SCREEN GRABS This week brings a whole lot of mini-festivals to various Bay Area screens. The Roxie has the Hola Mexico, a three-day touring edition of the annual LA festival showcasing the best in new Mexican cinema. (More info here.) Doing the same for the land of the rising sun, albeit for a considerably more expansive 10 days, is the 6th Japan Film Festival of SF at New People Cinema. Ranging from historical dramas to anime to J-pop documentaries, it will feature several filmmakers in person (More info here.). Fans of Asian cinema in general will face a scheduling quandary, as SFFilm’s latest Hong Kong Cinema series also occupies this immediate weekend. (More info here.) The program encompasses four first features, as well as the horror-action-comedy Vampire Cleanup Department and boy band biopic House of the Rising Sons.
Placing emphasis on genre rather than geography is Alamo Drafthouse’s hosting this weekend of some highlights from Austin’s latest Fantastic Fest. They will include the new movie An Evening With Beverly Luff Linn from the director of divisive recent cult item The Greasy Strangler, plus horror movies and miscellaneous weirdness from Brazil, Norway, Belgium, Denmark and Oakland (via a revival of Sarah Jacobsen’s twenty-year old indie Mary Jane’s Not a Virgin Anymore). More info here.

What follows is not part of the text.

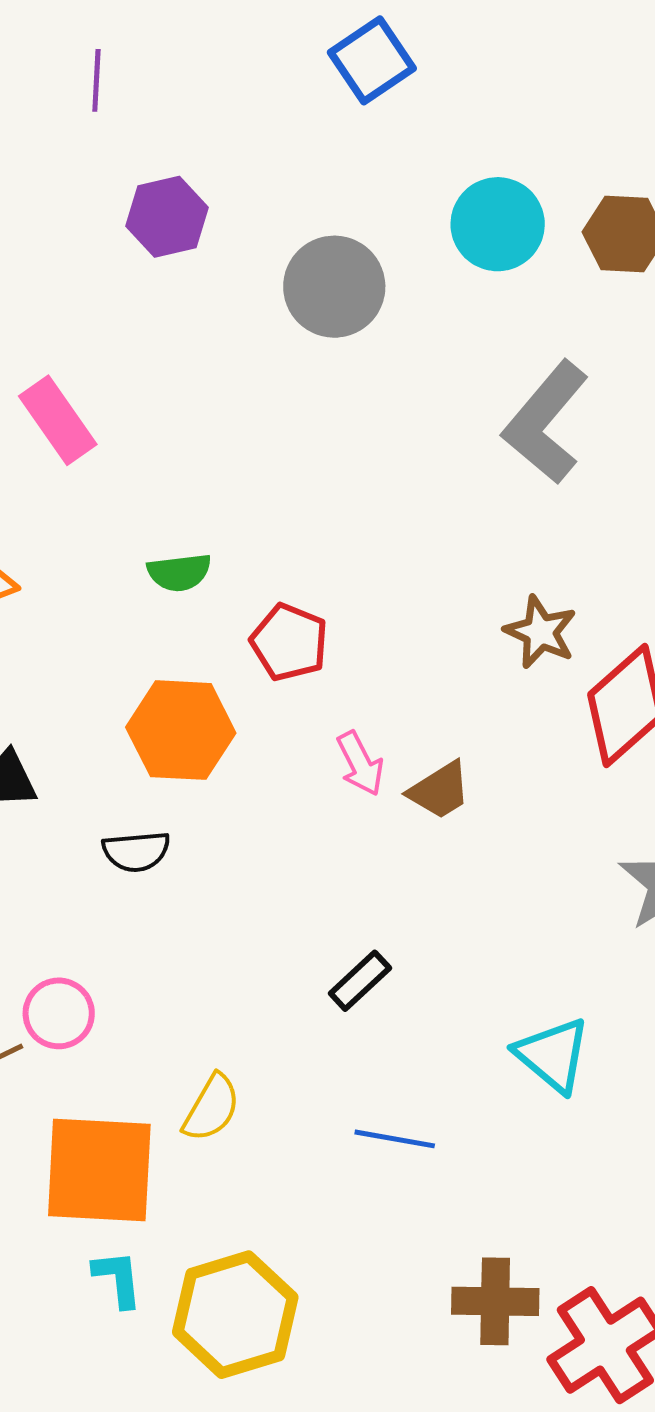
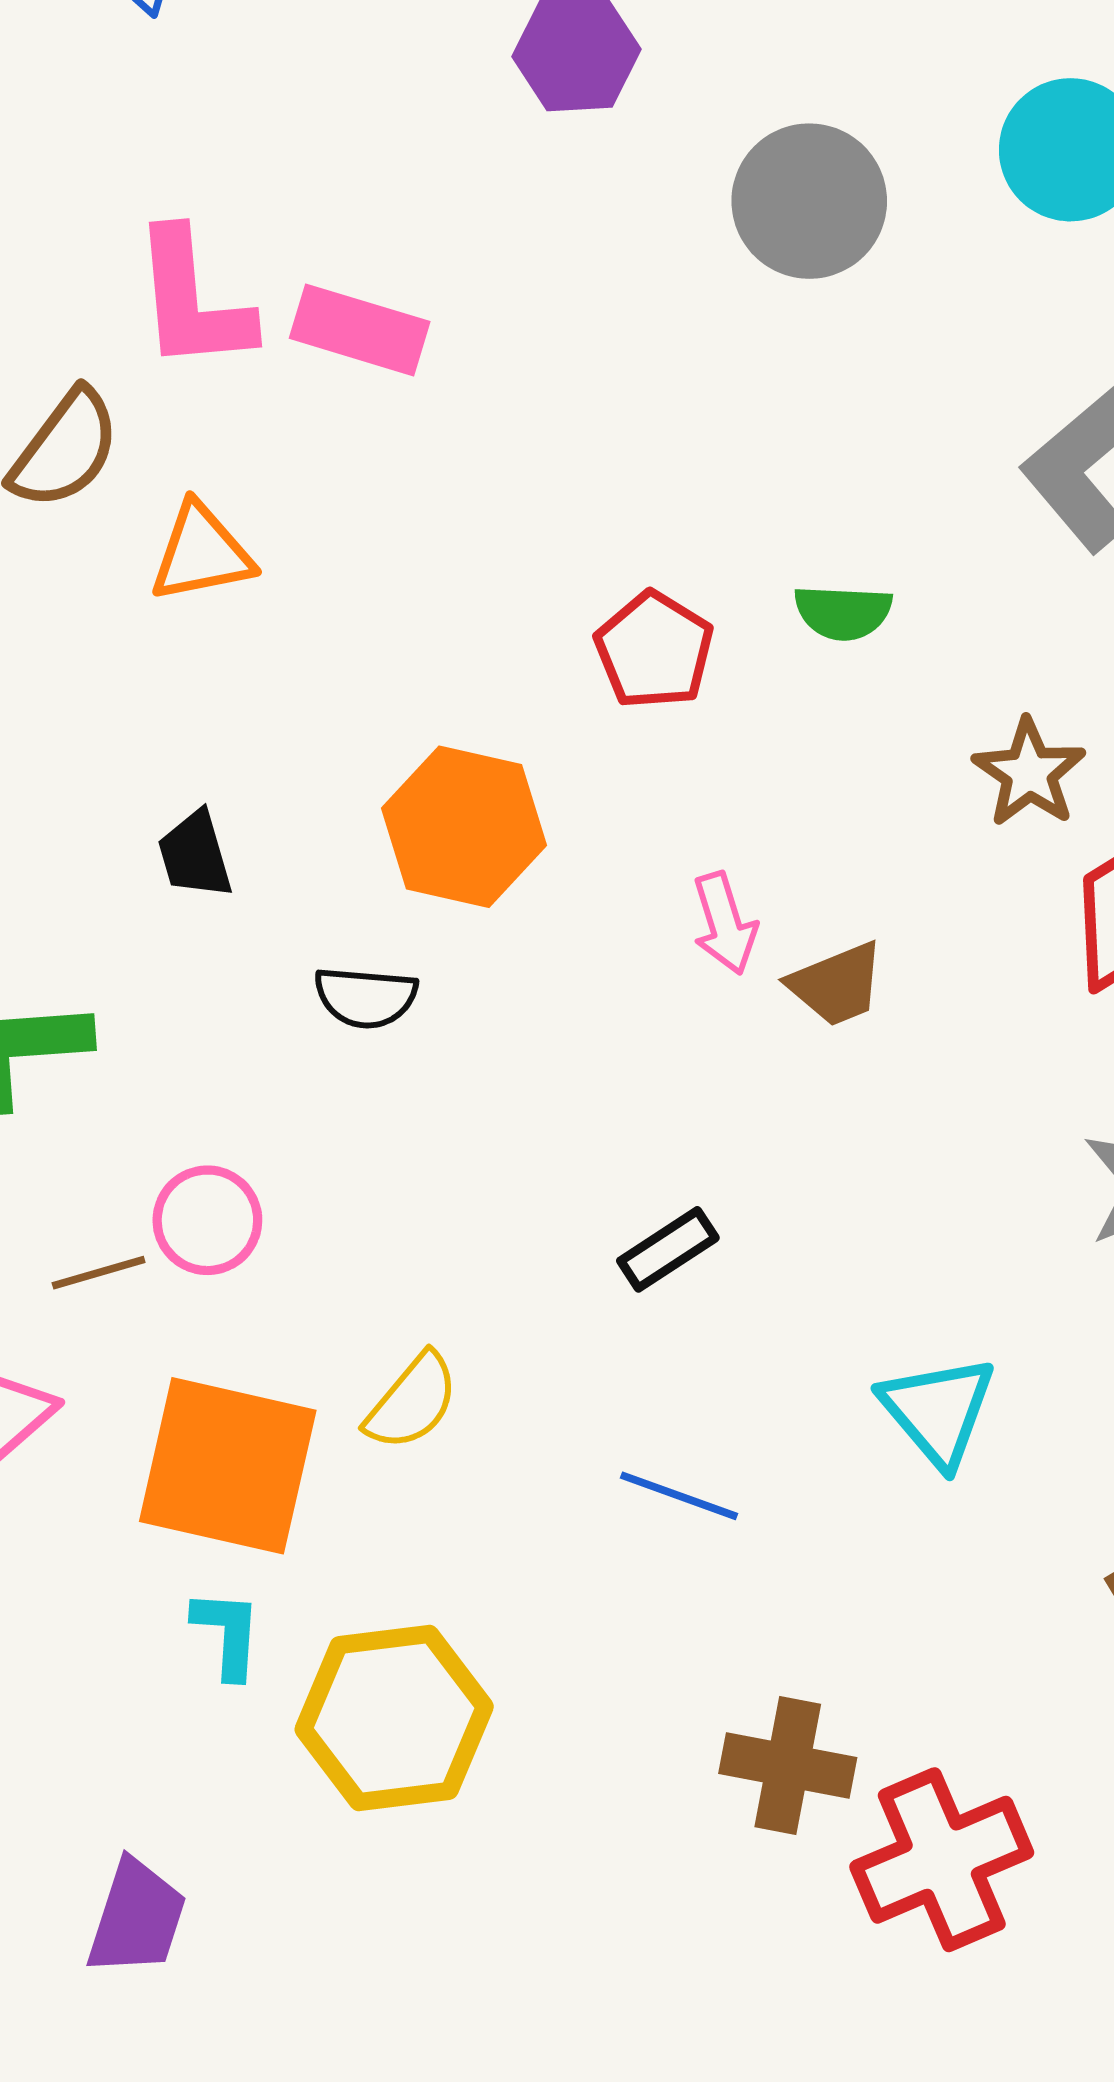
pink rectangle: (58, 420) -> (360, 330), turned -48
green semicircle: (179, 572) -> (843, 612), moved
red pentagon: (289, 642) -> (654, 650), moved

Finally, a flashback of a different kind launches this Friday at the Pacific Film Archive, as choreographer Mark Morris presents a film series inspired by his Beatles-tribute dance Pepperland, which is being performed this weekend at Zellerbach Hall, via Cal Performances. In the Age of Pepperland highlights particularly influential titles from the exciting cinematic culture of half a century ago, including Antonioni’s Blow-Up, Mel Brooks’ The Producers, Kubrick’s 2001, Frederick Wiseman’s High School, and of course the Fab Four in A Hard Day’s Night. (More info here.)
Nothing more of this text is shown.